This is the one that the AWS ECS & Fargate services assume on your behalf when managing your server. It is responsible for ensuing that you're applicaiton is able to execute - that is, it primarily pulls images from ECR and allows logs to be written to CloudWatch. You can see the full policy that AWS uses with the managed policy that we'll be using for this role.

ECS Execution Role
ECS Execution Role
ECS Task Role

The task role is the one that your task will assume in order to invoke other AWS services. Need access to S3, DynamoDB, SNS & to invoke lambdas? You'll want to define a custom policy and create a task role for that. We are defininig the task role in this CFT and not with the CFT that will deploy our application because we generally reuse roles where the applications should have the same set of scope and access.

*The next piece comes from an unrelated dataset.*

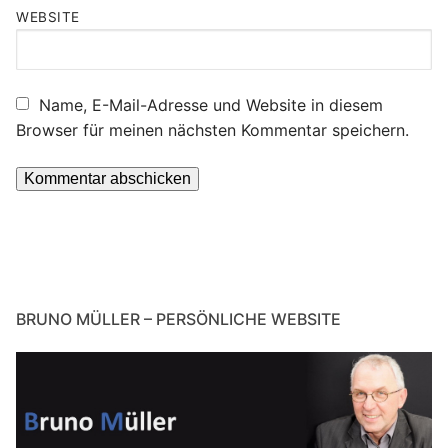
WEBSITE
Name, E-Mail-Adresse und Website in diesem
Browser für meinen nächsten Kommentar speichern.
BRUNO MÜLLER – PERSÖNLICHE WEBSITE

When you define a task role you may want to create your own policy in order to have fine grained control over what services this role can access; we've done that in the CFT that contains all of these resources. It may be that you want to attached existing managed policies to your task role, and this works as well. Conversely you can do a combination of both and to attach managed policies to the role and define your own custom policies as needed.

Our application will not need much access to other AWS resource so we'll just be giving it logs and cloudwatch access.

ECS Task Role
ECS Task Role
ECS Autoscaling Role

The Autoscaling Role is assigned to a scalable target, this is another AWS service that we will define in one of the upcoming tutorials but for now what's important to know is that this service will ensure that we have the correct number of containers running at all times. If our application has a high memory usage the scalable target will increase the number of containers based off of a predefined rule, similarly, if we have low CPU usage it will reduce the number of containers.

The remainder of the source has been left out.